The registry provides additional information about these tests, such as the names of laboratories offering the tests, references to scientific articles on the topic, and links to other relevant resources. This information can be valuable for individuals seeking genetic testing for FOLR1 gene-related conditions.
The FOLR1 gene testing listed in the Genetic Testing Registry can be particularly important for individuals with suspected folate deficiency or cerebral folate deficiency. These tests can help confirm a diagnosis, guide treatment decisions, and provide valuable information for individuals and healthcare providers.
In summary, the Genetic Testing Registry lists several tests specifically targeting the FOLR1 gene and related conditions. These tests provide important information about genetic changes in the FOLR1 gene and can help individuals and healthcare providers make informed decisions about diagnosis, treatment, and management of folate deficiency and cerebral folate deficiency.
Scientific Articles on PubMed
The FOLR1 gene, also called folate receptor alpha, is related to several disorders, including cerebral folate transport deficiency. This deficiency results in a lack of folate in the cerebral spinal fluid, which can lead to a range of diseases and disorders.

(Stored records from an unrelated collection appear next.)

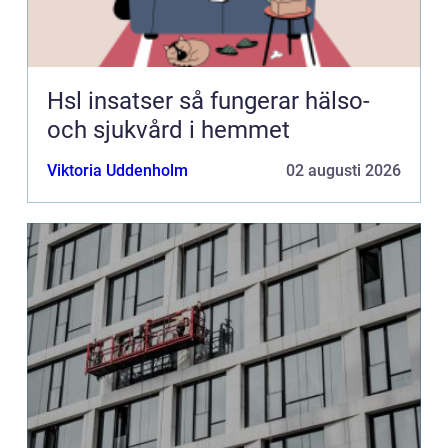
Hsl insatser så fungerar hälso-
och sjukvård i hemmet
Viktoria Uddenholm
02 augusti 2026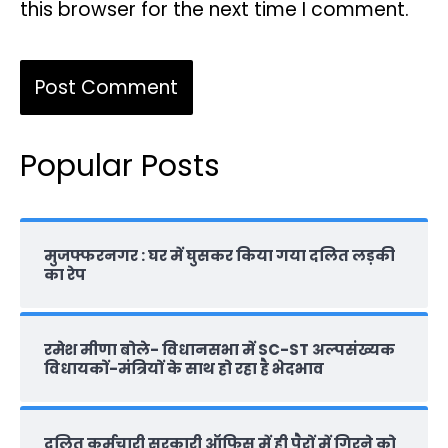
this browser for the next time I comment.
Popular Posts
मुजफ्फरनगर : घर में घुसकर किया गया दलित लड़की
का रेप
रमेश मीणा बोले- विधानसभा में SC-ST अल्पसंख्यक
विधायकों-मंत्रियों के साथ हो रहा है भेदभाव
दलित कर्मचारी सरकारी ऑफ‍िस में ही पैरों में गिरने को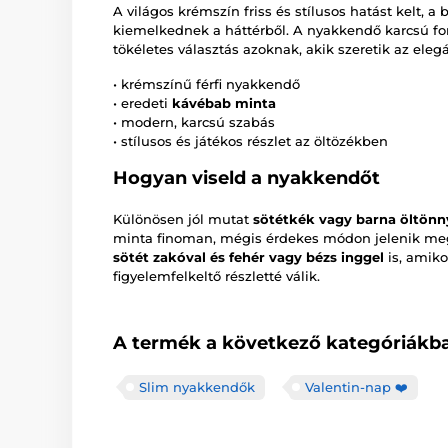
A világos krémszín friss és stílusos hatást kelt, a
kiemelkednek a háttérből. A nyakkendő karcsú f
tökéletes választás azoknak, akik szeretik az eleg
• krémszínű férfi nyakkendő
• eredeti
kávébab minta
• modern, karcsú szabás
• stílusos és játékos részlet az öltözékben
Hogyan viseld a nyakkendőt
Különösen jól mutat
sötétkék vagy barna öltönny
minta finoman, mégis érdekes módon jelenik meg
sötét zakóval és fehér vagy bézs inggel
is, amiko
figyelemfelkeltő részletté válik.
A termék a következő kategóriákba
Slim nyakkendők
Valentin-nap ❤️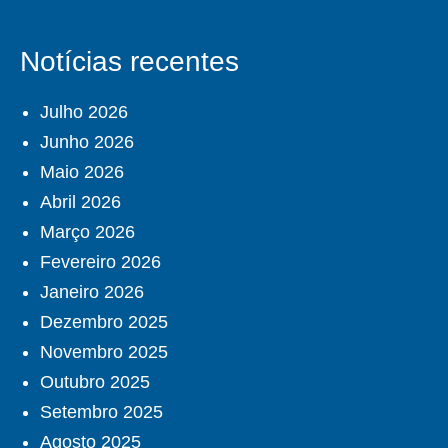
Notícias recentes
Julho 2026
Junho 2026
Maio 2026
Abril 2026
Março 2026
Fevereiro 2026
Janeiro 2026
Dezembro 2025
Novembro 2025
Outubro 2025
Setembro 2025
Agosto 2025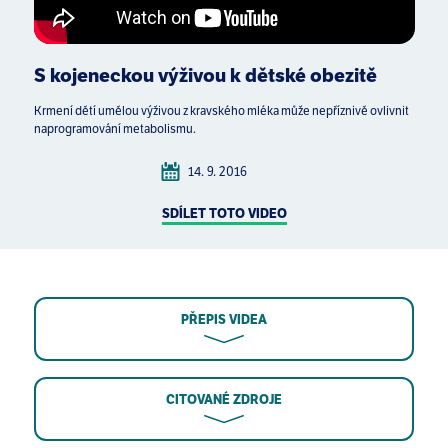
S kojeneckou výživou k dětské obezitě
Krmení dětí umělou výživou z kravského mléka může nepříznivě ovlivnit
naprogramování metabolismu.
14. 9. 2016
SDÍLET TOTO VIDEO
PŘEPIS VIDEA
CITOVANÉ ZDROJE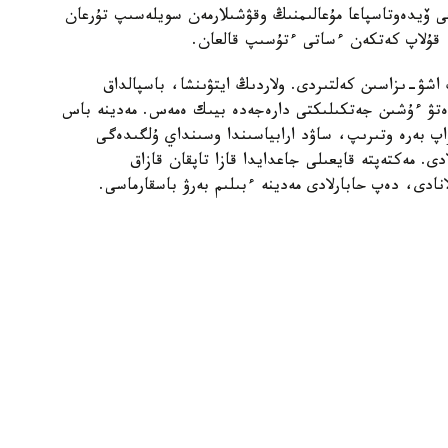
عى ۆيدەوتاسپاعا مۇعالىمنىڭ وقۋشىلارمەن سويلەسىپ تۇرعان
، قۇلاپ كەتكەن ءساتى ءتۇسىپ قالعان.
ڭ اشۋ-ىزاسىن كەلتىردى. ولاردىڭ ايتۋىنشا، باسپالداق
ز ەتۋ ءۇشىن جەتكىلىكتى دارەجەدە بيىك ەمەس. مەدينە باس
ۋاپ بەرە وتىرىپ، ساۋد ارابياسىندا وسىنداي ۇلگىدەگى
ى. مەكتەپتە قايعىلى جاعدايدا قازا تاپقان قازاق
نادى، دەپ حابارلادى مەدينە ءبىلىم بەرۋ باسقارماسى.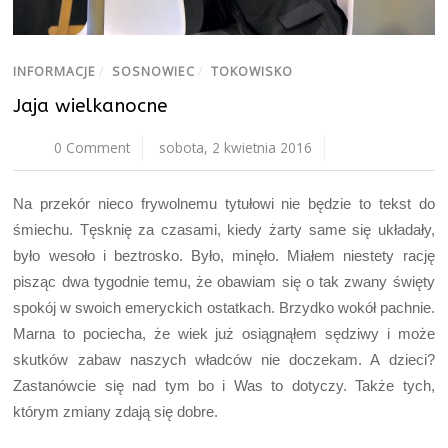
INFORMACJE
/
SOSNOWIEC
/
TOKOWISKO
Jaja wielkanocne
0 Comment
sobota, 2 kwietnia 2016
Na przekór nieco frywolnemu tytułowi nie będzie to tekst do
śmiechu. Tęsknię za czasami, kiedy żarty same się układały,
było wesoło i beztrosko. Było, minęło. Miałem niestety rację
pisząc dwa tygodnie temu, że obawiam się o tak zwany święty
spokój w swoich emeryckich ostatkach. Brzydko wokół pachnie.
Marna to pociecha, że wiek już osiągnąłem sędziwy i może
skutków zabaw naszych władców nie doczekam. A dzieci?
Zastanówcie się nad tym bo i Was to dotyczy. Także tych,
którym zmiany zdają się dobre.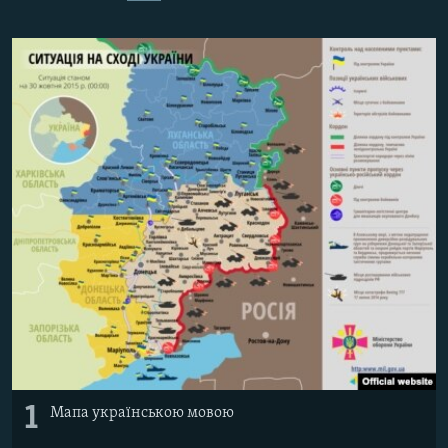
ВІДЕОУРОКИ «ELIFBE»
Русский
СВІДЧЕННЯ ОКУПАЦІЇ
Qırımtatar
УКРАЇНСЬКА ПРОБЛЕМА КРИМУ
ДОЛУЧАЙСЯ!
ІНФОГРАФІКА
Усі сайти RFE/RL
1
Мапа українською мовою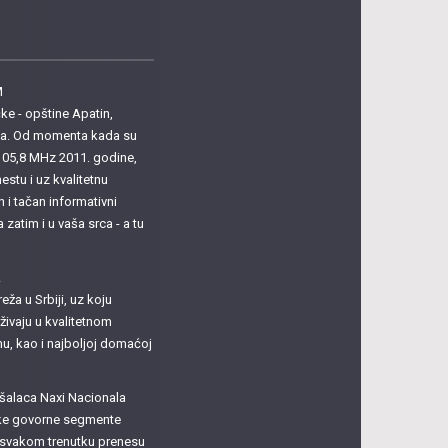
M
e - opštine Apatin,
ula. Od momenta kada su
i 105,8 MHz 2011. godine,
estu i uz kvalitetnu
n i tačan informativni
atim i u vaša srca - a tu
A
eža u Srbiji, uz koju
živaju u kvalitetnom
, kao i najboljoj domaćoj
šalaca Naxi Nacionala
atke govorne segmente
u svakom trenutku prenesu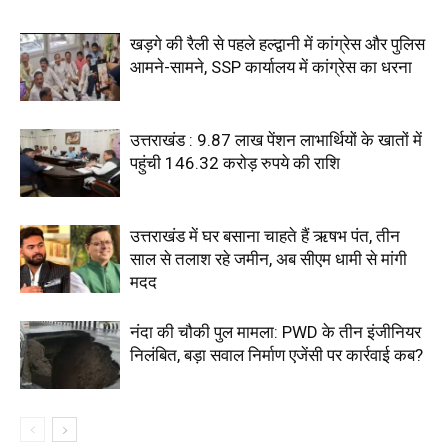
खड़गे की रैली से पहले हल्द्वानी में कांग्रेस और पुलिस
आमने-सामने, SSP कार्यालय में कांग्रेस का धरना
उत्तराखंड : 9.87 लाख पेंशन लाभार्थियों के खातों में
पहुंची 146.32 करोड़ रुपये की राशि
उत्तराखंड में घर बसाना चाहते हैं ऋषभ पंत, तीन
साल से तलाश रहे जमीन, अब सीएम धामी से मांगी
मदद
नंदा की चौकी पुल मामला: PWD के तीन इंजीनियर
निलंबित, बड़ा सवाल निर्माण एजेंसी पर कार्रवाई कब?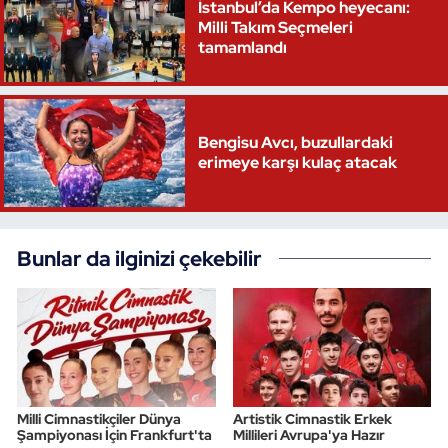
İstanbul’da Kempo heyecanı:
Milli Takım Seçmeleri
tamamlandı
Bengisu Avcı, buzullardaki
erimeye karşı kulaç atacak
Bunlar da ilginizi çekebilir
Milli Cimnastikçiler Dünya
Artistik Cimnastik Erkek
Şampiyonası İçin Frankfurt'ta
Millileri Avrupa'ya Hazır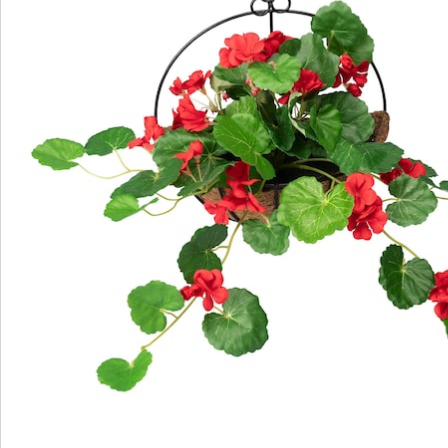
Direct uit de catalogus bestellen
Catalogus aanvragen
We zijn er voor u
Servicehotline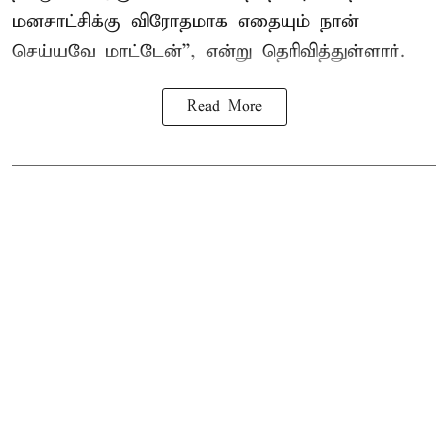
மனசாட்சிக்கு விரோதமாக எதையும் நான்
செய்யவே மாட்டேன்'', என்று தெரிவித்துள்ளார்.
Read More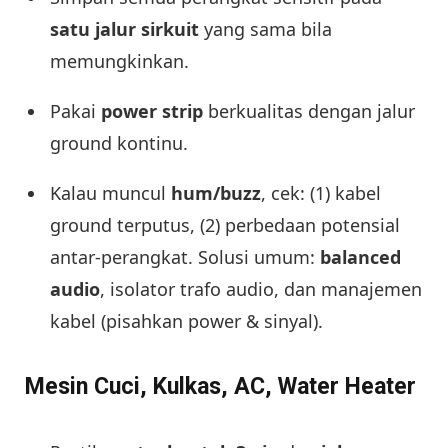
satu jalur sirkuit
yang sama bila
memungkinkan.
Pakai
power strip
berkualitas dengan jalur
ground kontinu.
Kalau muncul
hum/buzz
, cek: (1) kabel
ground terputus, (2) perbedaan potensial
antar-perangkat. Solusi umum:
balanced
audio
, isolator trafo audio, dan manajemen
kabel (pisahkan power & sinyal).
Mesin Cuci, Kulkas, AC, Water Heater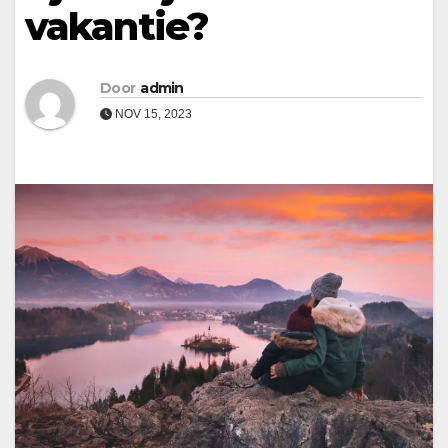
vakantie?
Door
admin
NOV 15, 2023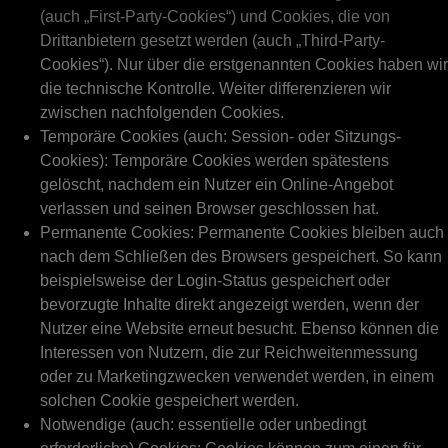
(auch „First-Party-Cookies“) und Cookies, die von
Drittanbietern gesetzt werden (auch „Third-Party-
Cookies“). Nur über die erstgenannten Cookies haben wir
die technische Kontrolle. Weiter differenzieren wir
zwischen nachfolgenden Cookies.
Temporäre Cookies (auch: Session- oder Sitzungs-
Cookies): Temporäre Cookies werden spätestens
gelöscht, nachdem ein Nutzer ein Online-Angebot
verlassen und seinen Browser geschlossen hat.
Permanente Cookies: Permanente Cookies bleiben auch
nach dem Schließen des Browsers gespeichert. So kann
beispielsweise der Login-Status gespeichert oder
bevorzugte Inhalte direkt angezeigt werden, wenn der
Nutzer eine Website erneut besucht. Ebenso können die
Interessen von Nutzern, die zur Reichweitenmessung
oder zu Marketingzwecken verwendet werden, in einem
solchen Cookie gespeichert werden.
Notwendige (auch: essentielle oder unbedingt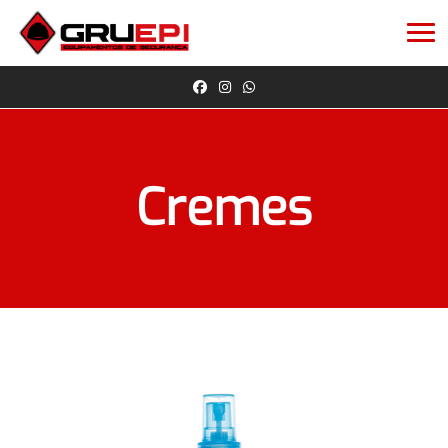
Cremes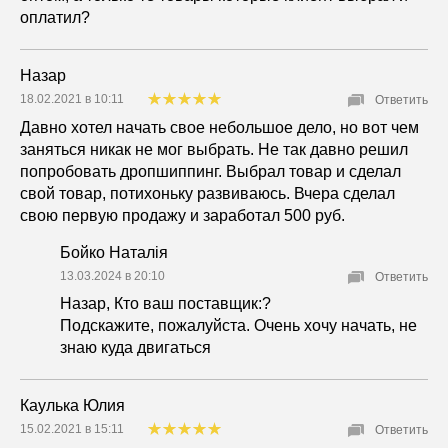
оплатил?
Назар
18.02.2021 в 10:11
Ответить
Давно хотел начать свое небольшое дело, но вот чем
заняться никак не мог выбрать. Не так давно решил
попробовать дропшиппинг. Выбрал товар и сделал
свой товар, потихоньку развиваюсь. Вчера сделал
свою первую продажу и заработал 500 руб.
Бойко Наталія
13.03.2024 в 20:10
Ответить
Назар, Кто ваш поставщик:?
Подскажите, пожалуйста. Очень хочу начать, не
знаю куда двигаться
Каулька Юлия
15.02.2021 в 15:11
Ответить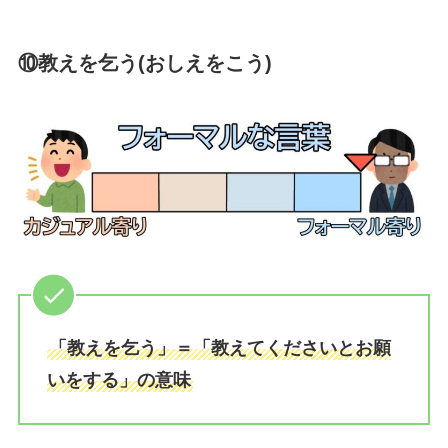
⑩教えを乞う(おしえをこう)
「教えを乞う」＝「教えてくださいとお願
いをする」の意味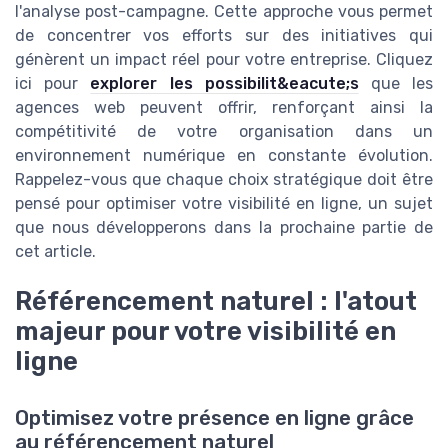
l'analyse post-campagne. Cette approche vous permet
de concentrer vos efforts sur des initiatives qui
génèrent un impact réel pour votre entreprise. Cliquez
ici pour
explorer les possibilit&eacute;s
que les
agences web peuvent offrir, renforçant ainsi la
compétitivité de votre organisation dans un
environnement numérique en constante évolution.
Rappelez-vous que chaque choix stratégique doit être
pensé pour optimiser votre visibilité en ligne, un sujet
que nous développerons dans la prochaine partie de
cet article.
Référencement naturel : l'atout
majeur pour votre visibilité en
ligne
Optimisez votre présence en ligne grâce
au référencement naturel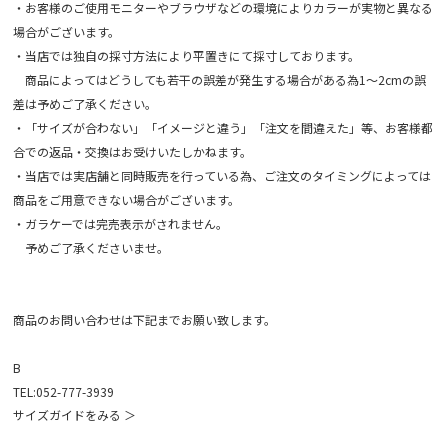
・お客様のご使用モニターやブラウザなどの環境によりカラーが実物と異なる
場合がございます。
・当店では独自の採寸方法により平置きにて採寸しております。
商品によってはどうしても若干の誤差が発生する場合がある為1～2cmの誤
差は予めご了承ください。
・「サイズが合わない」「イメージと違う」「注文を間違えた」等、お客様都
合での返品・交換はお受けいたしかねます。
・当店では実店舗と同時販売を行っている為、ご注文のタイミングによっては
商品をご用意できない場合がございます。
・ガラケーでは完売表示がされません。
予めご了承くださいませ。
商品のお問い合わせは下記までお願い致します。
B
TEL:052-777-3939
サイズガイドをみる ＞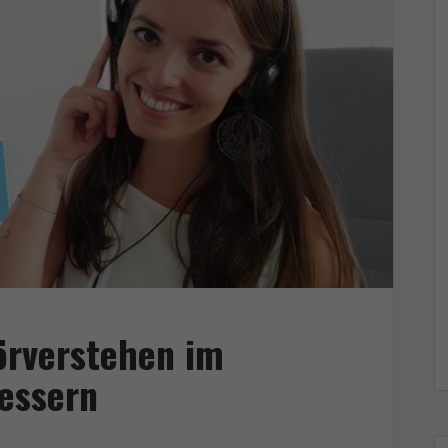
örverstehen im
essern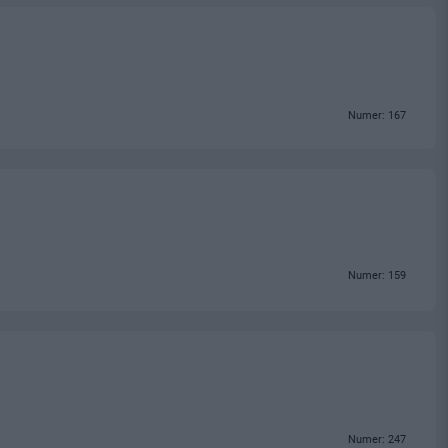
Numer: 167
Numer: 159
Numer: 247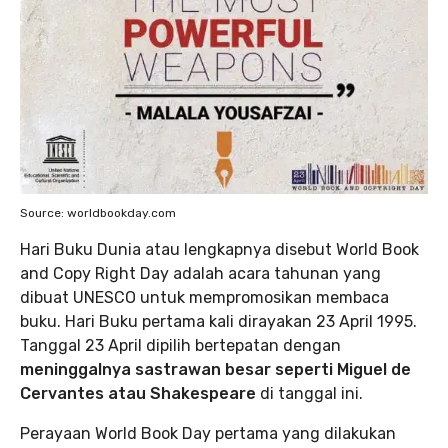
Source: worldbookday.com
Hari Buku Dunia atau lengkapnya disebut World Book
and Copy Right Day adalah acara tahunan yang
dibuat UNESCO untuk mempromosikan membaca
buku. Hari Buku pertama kali dirayakan 23 April 1995.
Tanggal 23 April dipilih bertepatan dengan
meninggalnya sastrawan besar seperti Miguel de
Cervantes atau Shakespeare
di tanggal ini.
Perayaan World Book Day pertama yang dilakukan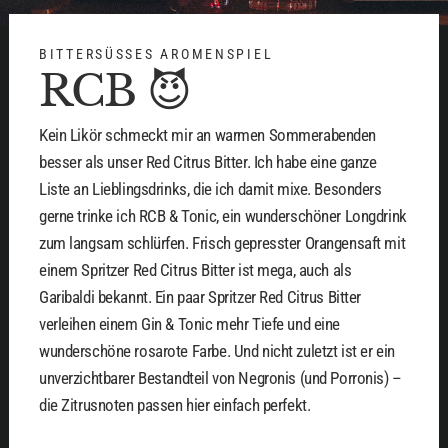
BITTERSÜSSES AROMENSPIEL
RCB 😈
Kein Likör schmeckt mir an warmen Sommerabenden
besser als unser Red Citrus Bitter. Ich habe eine ganze
Liste an Lieblingsdrinks, die ich damit mixe. Besonders
gerne trinke ich RCB & Tonic, ein wunderschöner Longdrink
zum langsam schlürfen. Frisch gepresster Orangensaft mit
einem Spritzer Red Citrus Bitter ist mega, auch als
Garibaldi bekannt. Ein paar Spritzer Red Citrus Bitter
verleihen einem Gin & Tonic mehr Tiefe und eine
wunderschöne rosarote Farbe. Und nicht zuletzt ist er ein
unverzichtbarer Bestandteil von Negronis (und Porronis) –
die Zitrusnoten passen hier einfach perfekt.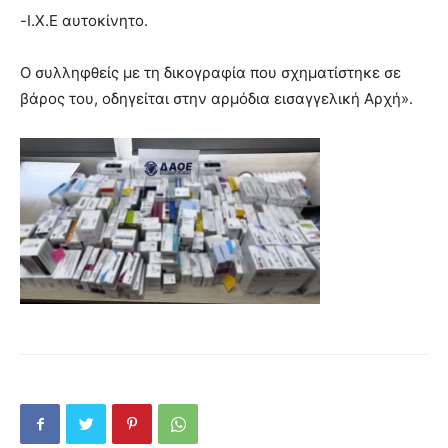
-Ι.Χ.Ε αυτοκίνητο.
Ο συλληφθείς με τη δικογραφία που σχηματίστηκε σε
βάρος του, οδηγείται στην αρμόδια εισαγγελική Αρχή».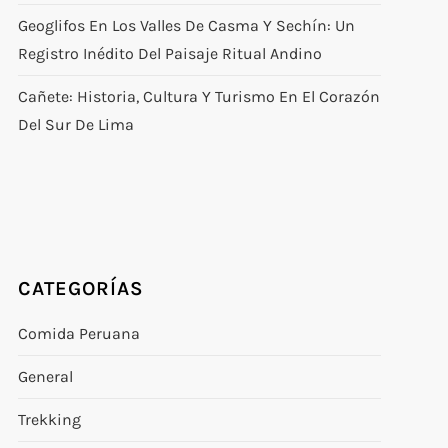
Geoglifos En Los Valles De Casma Y Sechín: Un
Registro Inédito Del Paisaje Ritual Andino
Cañete: Historia, Cultura Y Turismo En El Corazón
Del Sur De Lima
CATEGORÍAS
Comida Peruana
General
Trekking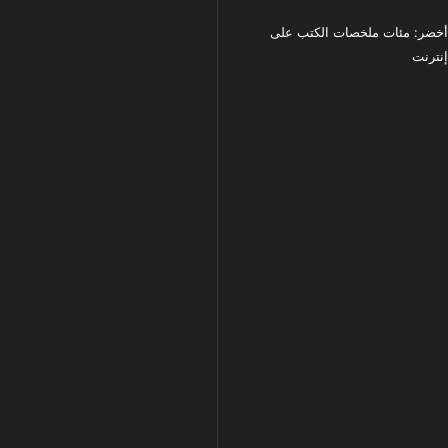
خضر: مئات ملخصات الكتب على
نترنت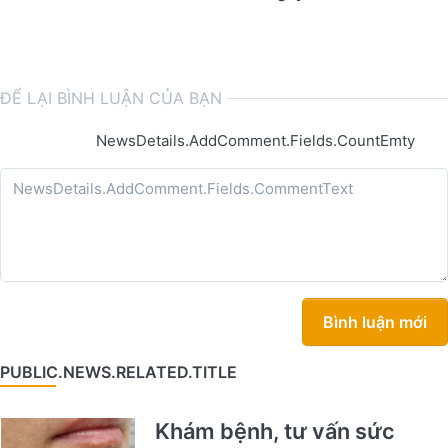
ĐỂ LẠI BÌNH LUẬN CỦA BẠN
NewsDetails.AddComment.Fields.CountEmty
Bình luận mới
PUBLIC.NEWS.RELATED.TITLE
Khám bệnh, tư vấn sức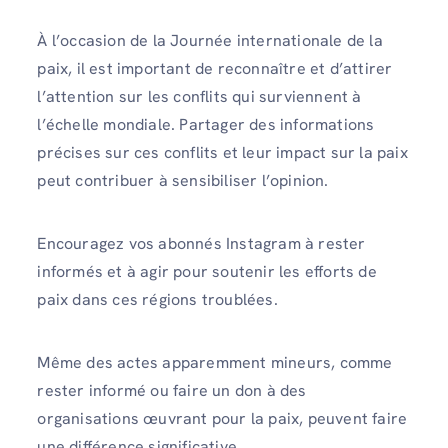
À l’occasion de la Journée internationale de la
paix, il est important de reconnaître et d’attirer
l’attention sur les conflits qui surviennent à
l’échelle mondiale. Partager des informations
précises sur ces conflits et leur impact sur la paix
peut contribuer à sensibiliser l’opinion.
Encouragez vos abonnés Instagram à rester
informés et à agir pour soutenir les efforts de
paix dans ces régions troublées.
Même des actes apparemment mineurs, comme
rester informé ou faire un don à des
organisations œuvrant pour la paix, peuvent faire
une différence significative.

PubMed is a valuable resource for finding scientific articles related to FOLR1 and cerebral folate transport deficiency. It provides a wealth of information on the gene and its role in various conditions.
One study by Steinfeld et al. (2010) found that mutations in the FOLR1 gene can cause cerebral folate deficiency, leading to neurological symptoms such as developmental delay and seizures. The study also highlighted the importance of genetic testing for FOLR1 mutations in individuals with unexplained cerebral folate deficiency.
In addition to scientific articles, PubMed also provides links to other resources such as databases and genetic registries. These resources can be helpful for further research and information on FOLR1 and related conditions.
For instance, the Online Mendelian Inheritance in Man (OMIM) database lists the FOLR1 gene and its associated variant as a cause of cerebral folate transport deficiency. This database provides detailed information on the genetic changes associated with the deficiency, as well as additional conditions linked to FOLR1.
Testing for FOLR1 mutations and deficiency can be done through various blood tests. These tests measure the level of folate in the bloodstream and can help diagnose cerebral folate transport deficiency.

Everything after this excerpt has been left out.